Remove Previous Cluster State Provider

The NiFi cluster will continue to function without additional changes while having a previous Cluster State Provider configured. As long as the current Cluster State Provider contains state information, NiFi will not attempt to enumerate the previous provider. The previous Cluster State Provider configuration should be removed to maintain current configuration and avoid unexpected migration attempts.

Removing the value of nifi.state.management.provider.cluster.previous from nifi.properties is sufficient to disable possible cluster state migration. The Cluster State Provider definition can be removed from state-management.xml for completeness, but NiFi ignores provider definitions that are not referenced in application properties.

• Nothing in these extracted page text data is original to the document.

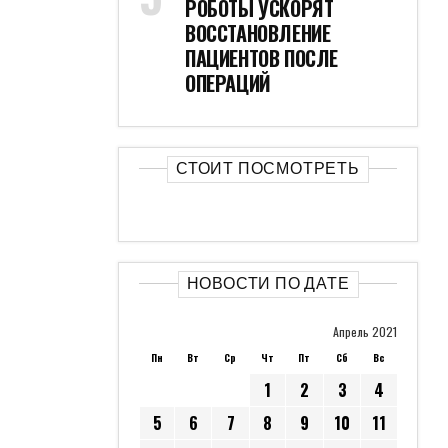
РОБОТЫ УСКОРЯТ
ВОССТАНОВЛЕНИЕ
ПАЦИЕНТОВ ПОСЛЕ
ОПЕРАЦИЙ
СТОИТ ПОСМОТРЕТЬ
НОВОСТИ ПО ДАТЕ
Апрель 2021
Пн
Вт
Ср
Чт
Пт
Сб
Вс
1
2
3
4
5
6
7
8
9
10
11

StateProvider Interface Changes

The StateProvider interface can be implemented and provided in an extension NAR to support alternative cluster state services. Supporting cluster state migration requires implementing two new methods, both of which have default implementations to provide basic compatibility with existing providers:

/**
 * Indicates whether the State Provider supports enumerating stored state information
 *
 * @return Component enumeration supported status
 */
default boolean isComponentEnumerationSupported() {
    return false;
}

/**
 * Get Component Identifiers with associated state stored in the Provider
 *
 * @return Collection of Component Identifiers with stored state defaults to empty
 * @throws IOException Thrown on failures to retrieve component identifiers
 */
default Collection<String> getStoredComponentIds() throws IOException {
    return Collections.emptyList();
}

As described in the default implementations, State Providers that do not implement these methods will not support state migration. State Provider developers must implement both methods to support cluster state migration, otherwise the NiFi framework will throw an exception listing the unsupported State Provider. Custom State Providers do not need to implement these methods if migration is not required.

Conclusion

Cluster state migration is not a common process for a stable NiFi deployment, but it can be a useful feature for containerized flows or upgrades that involve significant architectural adjustments. With minor changes to internal State Provider architecture, NiFi 2.0 incorporates a cluster state migration strategy that obviates the need for duplicative processes and external tools. Although alternative State Providers are not a common feature request, implementing framework support for cluster state migration highlights the importance of well-defined interfaces that enable architectures to adapt to technical changes.